Use the 5th row of Pascal's Triangle and the binomial theorem to expand both terms.
   (x+iy)^5 = x^5 + 5x^4y(i)    + 10 x^3y^2(i^2)    + 10 x^2y^3(i^3)    + 5xy^4(i^4)    + y^5(i^5)
 + (x-iy)^5 = x^5 + 5x^4(-y)(i) + 10 x^3(-y)^2(i^2) + 10 x^2(-y)^3(i^3) + 5x(-y)^4(i^4) + (-y)^5(i^5)
--------------------------------------------------------------------------------------------------------------
             2x^5               + 20x^3y^2                              + 10xy^4


It makes no sense to say to set that expression equal to -8 and ask to solve the equation....

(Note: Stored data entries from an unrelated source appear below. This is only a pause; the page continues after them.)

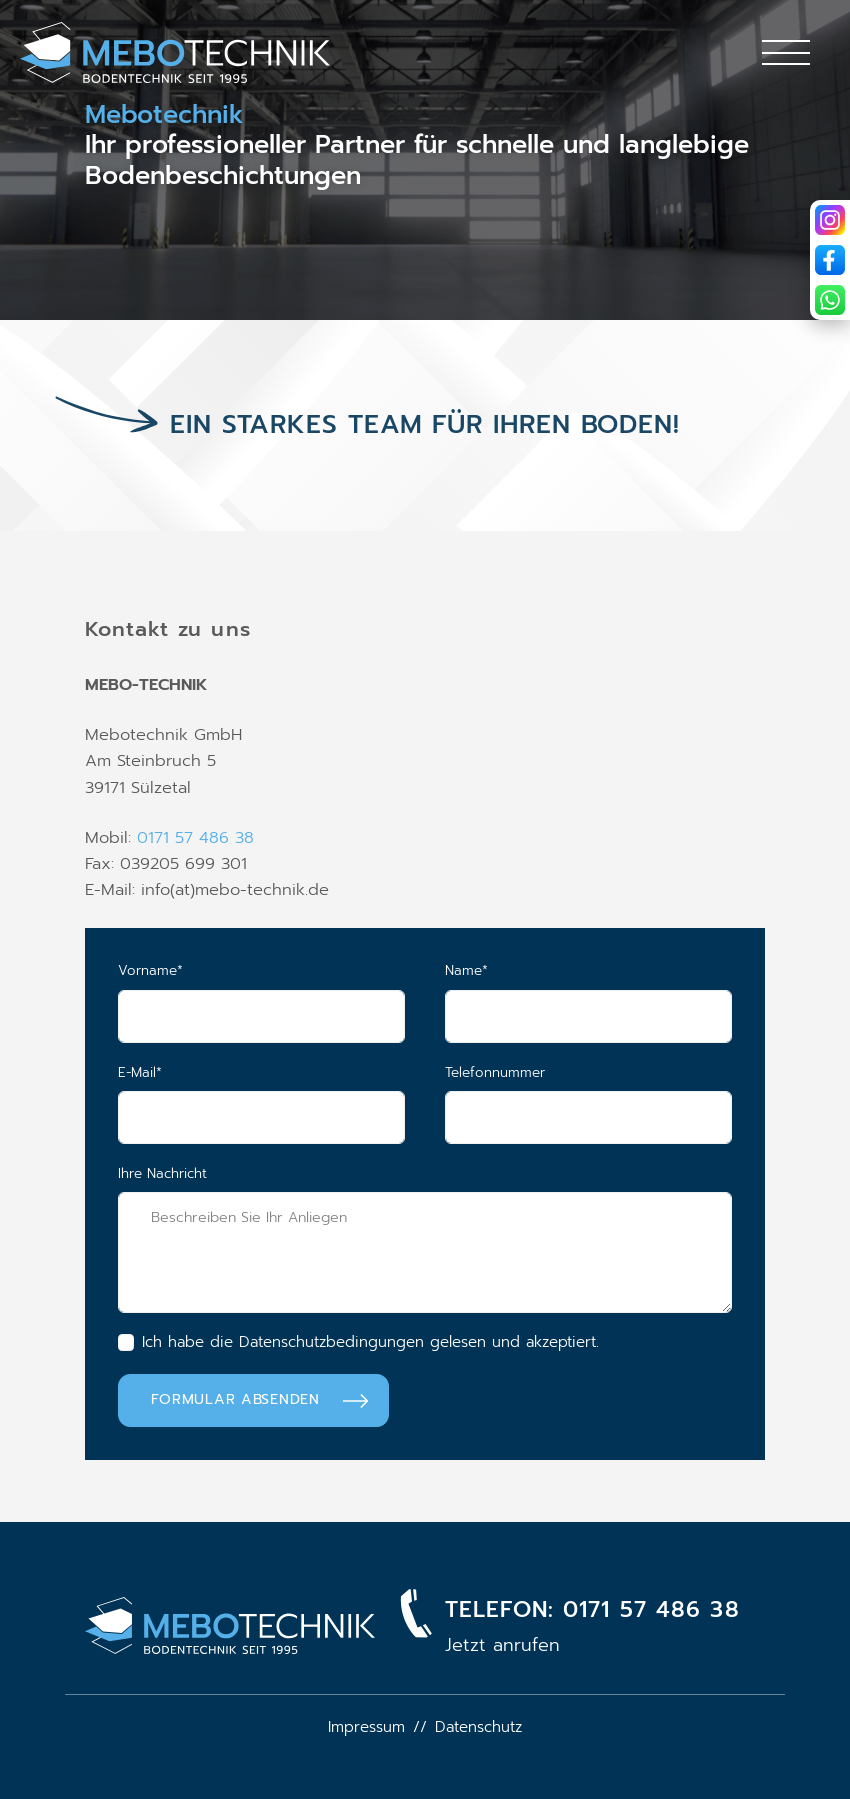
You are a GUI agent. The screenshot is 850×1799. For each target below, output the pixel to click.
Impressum (366, 1727)
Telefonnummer (495, 1072)
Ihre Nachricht (162, 1173)
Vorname (185, 970)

Answer by Alan3354(69443) About Me  (Show Source):
You can put this solution on YOUR website!
solve: (x+iy)^5 + (x-iy)^5 = -8
-----------
C = x + iy ---> sqrt(2)cis(45)
D = x - iy ---> sqrt(2)cis(315)
===========================
C^5 = sqrt(32)cis(225)
D^5 = sqrt(32)cis(1575) = sqrt(32)cis(135)
-8 = -8cis(0) = -8*1 + i*0
-----------------
C^5 = sqrt(32)*(-sqrt(2)/2 + i*(-sqrt(2)/2))
D^5 = sqrt(32)*(-sqrt(2)/2 + i*(sqrt(2)/2))
-----
C^5 + D^5 = -sqrt(64) = -8
----------------------------
Did you mean solve?
Or confirm the identity?
===================================
It's a confirmation of the case that x & y are equal. I forgot to state that.
If x <> y, then it's more tedious and not worth the effort without knowing what you want to do.

Answer by ikleyn(52780) About Me  (Show Source):
You can put this solution on YOUR website!
.

The post by Alan is NOT a solution, because it contains mistakes. 


First mistake is in its first line    " C = x + iy ---> sqrt(2)cis(45) ".   It is an assumption, but not an identity.


Second mistake is in its second line  " D = x - iy ---> sqrt(2)cis(315) ".   Again, it is an assumption, but not an identity.


Actually,  "the solution"  to this equation is some  CURVE  line  at the coordinate plane  (x,y).